Он сложил на груди руки, и спрашивающие глаза его перебегали от лица к лицу.
– Помощи от вас я не требую: народ у меня есть, и еще идут. – А вот ответьте, без лисьих хвостов, по совести: со мной ли вы, друзьями, враги ли мои лютые, или же ни в тех, ни в сех? Я мыслю – не враги вы мне, – в его голосе была и ласка, и угроза.
Помолчали. Белый дед смущенно постукивал костылем по пню. Все смотрели на него, ждали, что скажет.
Дед поднял голову, положил подбородок на костыль и, надменно потряхивая головою, спросил:
– Ты вопрошаешь, сыне, кто мы тебе: во Христе ли или во диаволе? А по первоначалу ты сам ответь: какое оправданье дашь делам своим? Дела же твои, сыне, зело скудельны. – Глаза старика злые, черные и острые, как шилья.
Зыков вздохнул и качнулся всем телом:
– Ты, старец Семион, вижу, в одну дудку с отцом дудишь, с моим родителем. По небесному вы, может, и зрячи, а по земному – слепые кроты. Где ты бывал? что видел? тайгу, горы, пни гнилые. А я везде бывал. Руки мои в крови, говоришь? Верно. Зато сердце мое за народ кипит.
Кержаки закрякали, зашевелились. Как черная молния, со свистом рассекая морозный воздух, промчался за добычей ястребок.
Зыков длиннополо взмахнул кафтаном и вскочил на пень:
– Эй, слушай все!
Молодежь прихлынула к самому пню и, раздувая ноздри, дышала в мороз огнем.
– Кто гонитель нашей веры древней? Царь, архиерей, попы, начальство разное, чиновники, купцы.

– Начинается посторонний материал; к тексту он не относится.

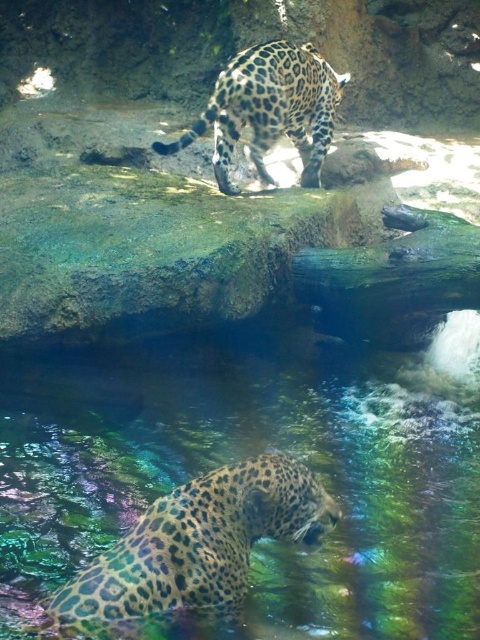 You are a zookeeper observing the jaguars in their enclosure. You notice the translucent glass water at center and the spotted fur jaguar at lower left. Which object is higher in the image?

The translucent glass water at center is taller than the spotted fur jaguar at lower left.

You are a zookeeper who needs to ensure the jaguars have enough space between them for safety. The safety guideline requires at least 5 feet of distance between the jaguars. Based on the scene, is the distance between the translucent glass water at center and the spotted fur jaguar at upper center sufficient?

The translucent glass water at center is 6.64 feet away from the spotted fur jaguar at upper center, which exceeds the required 5 feet safety distance. Therefore, the distance is sufficient. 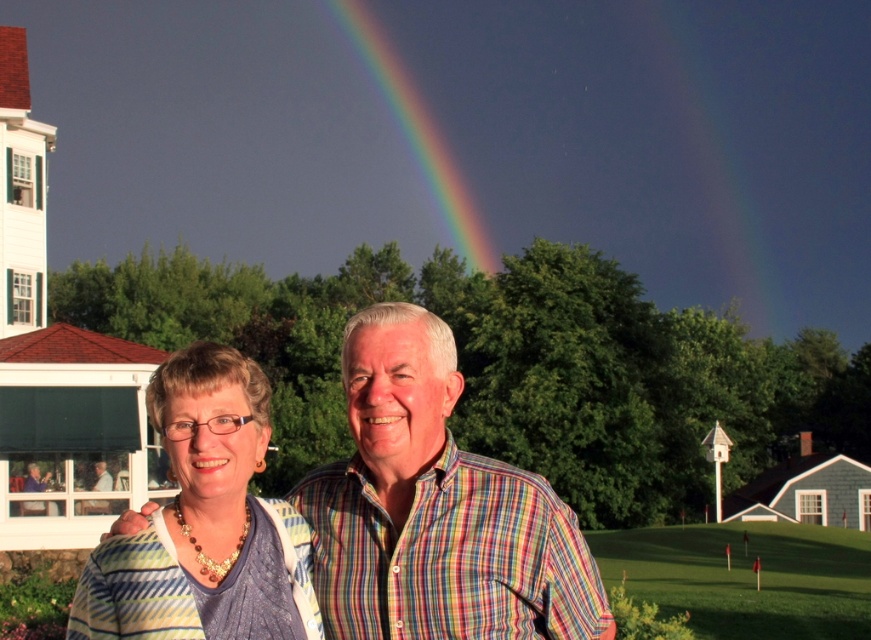 Question: Which point is farther to the camera?

Choices:
 (A) (193, 460)
 (B) (861, 616)

Answer: (B)

Question: Does striped cotton shirt at center have a larger size compared to striped fabric shirt at center?

Choices:
 (A) no
 (B) yes

Answer: (A)

Question: Which of the following is the farthest from the observer?

Choices:
 (A) (92, 592)
 (B) (413, 477)
 (C) (440, 204)

Answer: (C)

Question: Which point is farther from the camera taking this photo?

Choices:
 (A) (96, 502)
 (B) (102, 589)
 (C) (359, 465)
 (D) (377, 33)

Answer: (D)

Question: Is the position of rainbow at upper center more distant than that of matte black shirt at center?

Choices:
 (A) yes
 (B) no

Answer: (A)

Question: Can you confirm if striped fabric shirt at center is thinner than green grass at lower right?

Choices:
 (A) yes
 (B) no

Answer: (A) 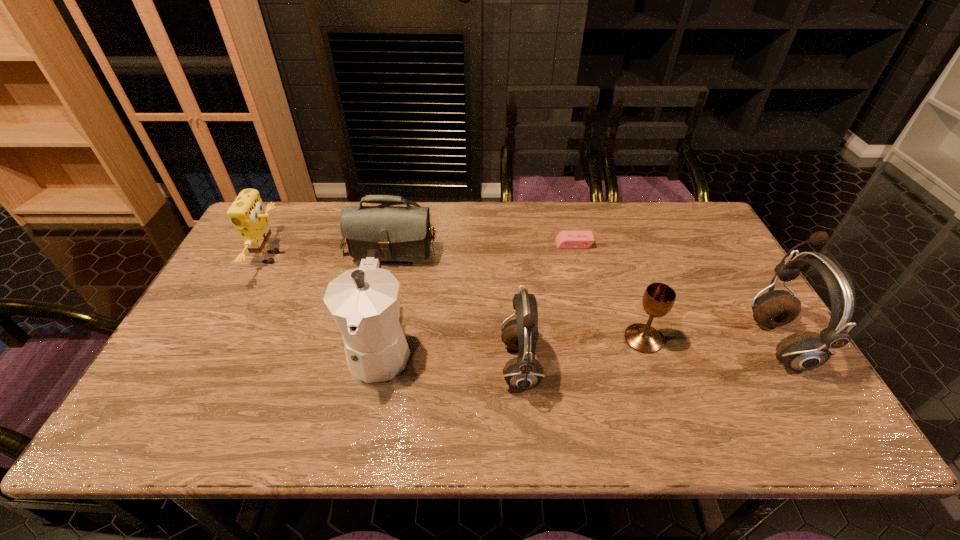 Point out which object is positioned as the sixth nearest to the shoulder bag. Please provide its 2D coordinates. Your answer should be formatted as a tuple, i.e. [(x, y)], where the tuple contains the x and y coordinates of a point satisfying the conditions above.

[(807, 350)]

The width and height of the screenshot is (960, 540). In order to click on the sixth closest object to the coffeepot in this screenshot , I will do `click(807, 350)`.

Image resolution: width=960 pixels, height=540 pixels. Find the location of `vacant space that satisfies the following two spatial constraints: 1. on the face of the sponge; 2. on the left side of the sixth object from left to right`. vacant space that satisfies the following two spatial constraints: 1. on the face of the sponge; 2. on the left side of the sixth object from left to right is located at coordinates (231, 339).

At what (x,y) coordinates should I click in order to perform the action: click on free location that satisfies the following two spatial constraints: 1. on the front side of the second shortest object; 2. on the right side of the shortest object. Please return your answer as a coordinate pair (x, y). The width and height of the screenshot is (960, 540). Looking at the image, I should click on (596, 339). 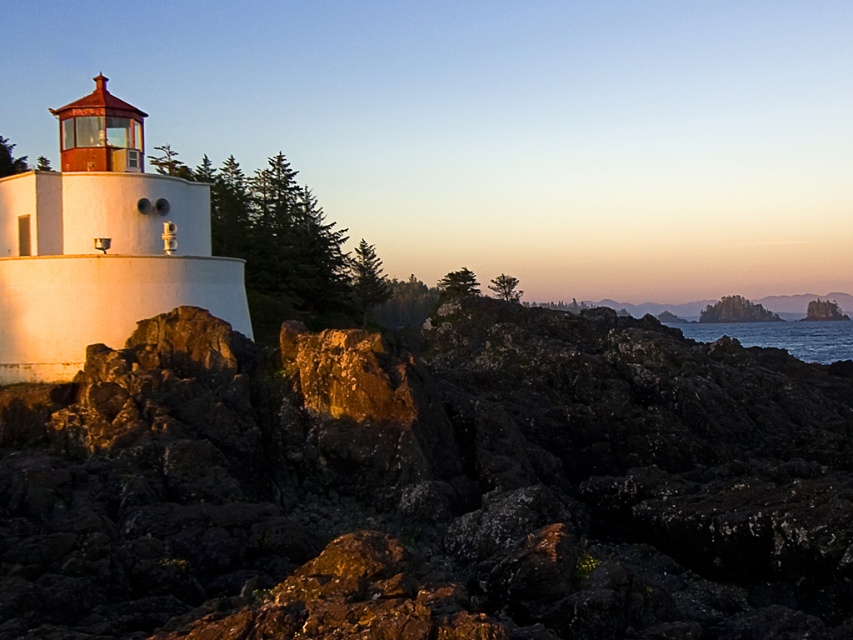 Can you confirm if rough textured rock at left is positioned above white matte lighthouse at left?

Actually, rough textured rock at left is below white matte lighthouse at left.

Is rough textured rock at left closer to the viewer compared to white matte lighthouse at left?

Yes, rough textured rock at left is closer to the viewer.

Find the location of `rough textured rock at left`. rough textured rock at left is located at coordinates (428, 484).

Consider the image. Is rough textured rock at left to the right of blue water at lower right from the viewer's perspective?

In fact, rough textured rock at left is to the left of blue water at lower right.

Does rough textured rock at left appear over blue water at lower right?

Correct, rough textured rock at left is located above blue water at lower right.

At what (x,y) coordinates should I click in order to perform the action: click on rough textured rock at left. Please return your answer as a coordinate pair (x, y). Looking at the image, I should click on (428, 484).

Is white matte lighthouse at left bigger than blue water at lower right?

No, white matte lighthouse at left is not bigger than blue water at lower right.

Does point (126, 141) come behind point (762, 342)?

No, it is in front of (762, 342).

Who is more distant from viewer, (13, 330) or (759, 340)?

Так или не так?
– Так, так… Истинно.
– Добре. А посему – изничтожай их, режь и капища ихние жги. Настало время. Вся земля в огне. Откройте глаза и уши. Кто крепок, иди за мной. Чрез огонь, чрез меч мы возродим веру нашу в Святом Духе, Господе истинном. Кто слаб, зарывайся, как червь, в землю. На врага же своего пойду грудь к груди. Ну, говори, Семион, чего трясешь бородой-то!
Дед ткнул в воздух костылем, ткнул в лицо Зыкова шильем своих глаз, крикнул:
– Семя антихристово! Антихрист!.. Дело ли сыну нашей древлей матери церкви с топором гулять?!.
– А ты забыл Соловецкое сиденье при Алексее при царе? – подбоченился Зыков и перегнулся с пня, длинная цепь на черной рубахе повисла дугой. – Нешто иноки старой веры не били царских слуг, не лили крови? Вспомни, старик, сколько и нашей крови в то время пролито. Вспомни страданья протопопа Аввакума.
– Семя антихристово! Много вас, предтечев, развелось. Но и сам антихрист уже близ есть. Мозгуй! Голова пустая! По числу еже о нем – 666 – узнаешь его, число же человеческое есть антихристово.
– Кому нужны твои старые слова? – запальчиво, но сдерживаясь, проговорил Зыков. – О каком числе речь? Много раз предрекалось число сие, даже с незапамятных времен древних. Какое твое число, старче?
– Лето грядущее: едина тысяча девятьсот двадцать.
Старик заметил яд улыбки в густых усах и бороде Зыкова и голосом звенящим, как соколиный крик, рванул ему в лицо:
– Демон ты или человек?!. Пошто харю корчишь?.. Во исполнение лет числа зри книгу о вере правой.
– Не чтец я твоих заплесневелых книг!! – загремел, как камни с гор, голос Зыкова, и все кержаки, даже сосны поднялись на цыпочки, а старик разинул рот: – Оглянись, – какие времена из земли восстали?! Ослеп – надень очки. Книга моя – топор, число зверя – винтовка да аркан!
– Уходи, Зыков, уходи! – весь затрясся старик. – Не друг ты нам, всех верных сынов наших отвратил от пути истины… Горе тебе, соблазнителю… Знаю дела твои… Уходи! – неистово закричал старик, и его костыль угрожающе поднялся.
– Уходи, Зыков!! – вмиг выросли в руках бородатых кержаков дубинки. С треском, ломая поваленные сосны, толпа метнулась к Зыкову:
– Христопродавец!.. Прочь от нас!!
Но молодежь вдруг повернулась грудью к своим отцам.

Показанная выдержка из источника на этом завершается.